> [TRY IT]: Where does "γάμου" occur in the listing? Copy every line that holds it.

> [INPUT FOR THIS TASK]:
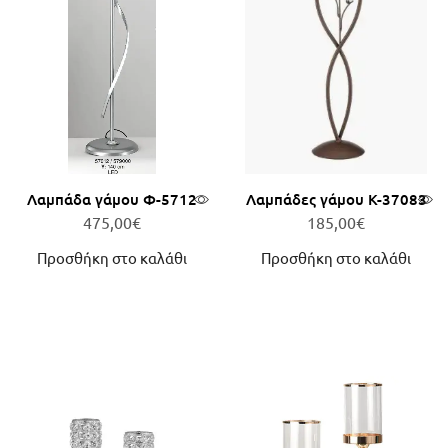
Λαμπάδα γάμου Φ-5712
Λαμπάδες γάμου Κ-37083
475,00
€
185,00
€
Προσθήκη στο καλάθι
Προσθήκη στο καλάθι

* * *

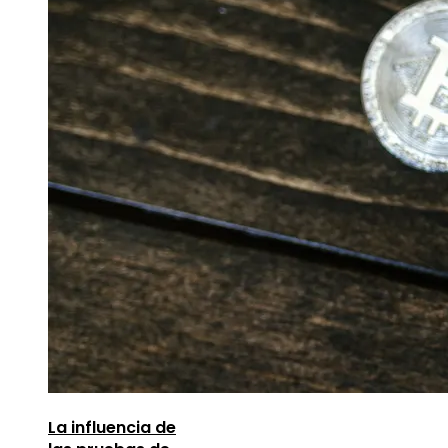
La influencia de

> [OUTPUT OF THE TASK]:
Λαμπάδα γάμου Φ-5712
Λαμπάδες γάμου Κ-37083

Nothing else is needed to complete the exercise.